Even worse, the Sullivans made a discovery that they couldn’t believe — the cruise line was not responsible for care provided by the medical staff.

“We didn’t learn that until much later when we were trying to hold the cruise line responsible for her injuries,” Mike said. “We were told by the cruise line that the doctors were independent contractors.”

It’s all in the fine print: on tickets, Web sites and brochures. That includes Disney Cruises, owned by the parent company of ABC News. It’s information even seasoned travelers like the Sullivans often don’t read until it’s too late.

“I was very angry, because any profession that you’re in, you have to be accountable to someone,” Janice said.

From a Dream Cruise to a Calamity

Iris Cruz and her family are determined to find justice after her grandmother’s dream cruise ended in tragedy.

Caridad Cruz, 70, fractured a bone in her arm while onboard.

“She would tell me, ‘I am going through a lot of pain,'” said Iris. “My grandfather would tell me, ‘Listen, she’s not acting like herself, something’s wrong.'”

Despite frantic phone calls from Iris’ grandfather onboard, Iris said the medical staff played it down.

“I mean they would talk to me so calm. ‘Oh, it’s gonna be OK, everything’s gonna be fine,’ Iris said. “You kind of relax and you say, ‘Ok, you know, these are nurses, these are doctors talking to you.'”

After Caridad had a second fall, the ship’s doctor recommended an air evacuation…but before that could happen, she died. An autopsy blamed an embolism brought on by the fracture. Lipcon is their attorney.

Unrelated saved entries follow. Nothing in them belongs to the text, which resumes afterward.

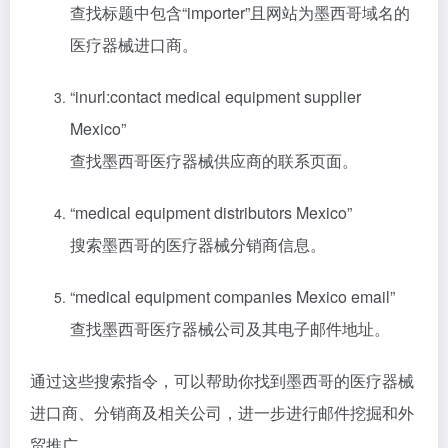
查找标题中包含“importer”且网站为墨西哥域名的
医疗器械进口商。
“inurl:contact medical equipment supplier
Mexico”
查找墨西哥医疗器械供应商的联系页面。
“medical equipment distributors Mexico”
搜索墨西哥的医疗器械分销商信息。
“medical equipment companies Mexico email”
查找墨西哥医疗器械公司及其电子邮件地址。
通过这些搜索指令，可以帮助你找到墨西哥的医疗器械
进口商、分销商及相关公司，进一步进行邮件挖掘和外
贸推广。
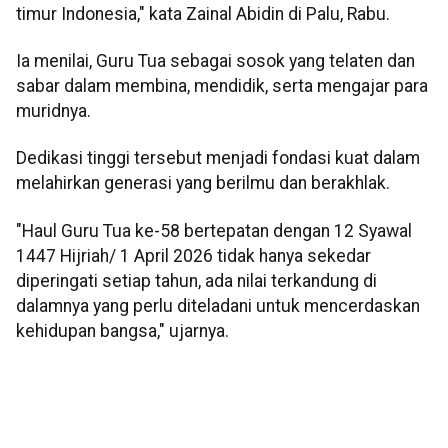
timur Indonesia," kata Zainal Abidin di Palu, Rabu.
Ia menilai, Guru Tua sebagai sosok yang telaten dan
sabar dalam membina, mendidik, serta mengajar para
muridnya.
Dedikasi tinggi tersebut menjadi fondasi kuat dalam
melahirkan generasi yang berilmu dan berakhlak.
"Haul Guru Tua ke-58 bertepatan dengan 12 Syawal
1447 Hijriah/ 1 April 2026 tidak hanya sekedar
diperingati setiap tahun, ada nilai terkandung di
dalamnya yang perlu diteladani untuk mencerdaskan
kehidupan bangsa," ujarnya.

“If her grandmother had gotten off the ship in Mexico and flown home on travel insurance, there’s a good chance she’d be alive today,” said Lipcon.

Royal Caribbean Cruises disputes the allegations in these cases and defends the actions of the onboard doctors. But remember — they’re not legally responsible anyway. Plus, Lipcon said, doctors are often foreigners, who quickly move on to the next job.

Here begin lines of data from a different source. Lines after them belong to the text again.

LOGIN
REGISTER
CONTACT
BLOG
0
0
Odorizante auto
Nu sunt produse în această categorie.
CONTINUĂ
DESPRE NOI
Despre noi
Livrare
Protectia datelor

“They tell us, ‘Well go ahead and sue the doctor.’ Well sure, find the doctor, you know, we’ve tried to do that, you can’t find them to sue them,” said Lipcon.

In his new book, “Unsafe on the High Seas,” Lipcon offers advice to keep yourself safe: Get travel insurance if yours doesn’t have an evacuation provision, bring copies of your medical records and tell the cruise line about pre-existing conditions, and if you have a serious medical problem, maybe a cruise is not right for you.

As for Iris’ family and the Sullivans, they’re continuing to pursue their cases in court.

“I mean, we’re captive aboard ship. If we can’t depend on medical personnel there, who can we depend on? Somebody’s gotta be responsible,” Mike said. “Somebody’s gotta be accountable.”